Sous la dictature de Pinochet : 1976. Carmen part à la plage superviser la rénovation de sa maison. Son mari, ses enfants et petits-enfants vont et viennent pendant les vacances d’hiver. Lorsque le prêtre du village lui demande de s’occuper d’un jeune qu’il héberge en secret, Carmen se retrouve en terre inconnue, loin de la vie tranquille à laquelle elle est habituée. Pour son premier long métrage, Manuela Martelli l’actrice – que nous avions découverte dans le film Machuca – raconte l’histoire de Carmen qui étouffe sous le poids d’une société dictatoriale. S’occuper d’un révolutionnaire va lui permettre d’entrevoir la réalité. Sa réalisatrice choisit une image saturée qui va s’éclaircir peu à peu. « Quand j’ai commencé à m’interroger sur ma grand-mère maternelle que je n’avais jamais rencontrée, explique Manuela Martelli, j’ai questionné ma mère et mes tantes, et j’ai découvert une femme très en avance pour son époque, mais qui, en même temps, n’avait eu que très peu d’espace pour exprimer ses intérêts, compte tenu du contexte social et politique dans lequel elle vivait.
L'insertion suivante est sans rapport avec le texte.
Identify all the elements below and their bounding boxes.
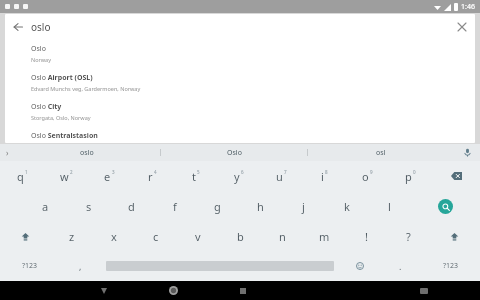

J’ai parlé à de nombreuses personnes qui l’avaient connue et je me suis rendu compte que c’était une réalité que subissaient la plupart des femmes de l’époque. Des femmes anonymes qui n’occupaient aucune des pages des livres d’histoire que j’ai étudiés à l’école. J’ai donc senti que je devais rendre justice à ces femmes et les faire sortir de l’anonymat. » Assis sur un scénario bien écrit, ce film rend hommage à ces femmes qui n’avaient pas le droit de s’exprimer.

À noter enfin le film espagnol Las Bestias de Rodrigo Sorogoyen, remarquable, et le film portugais Alma Viva de Christèle Aves Meira.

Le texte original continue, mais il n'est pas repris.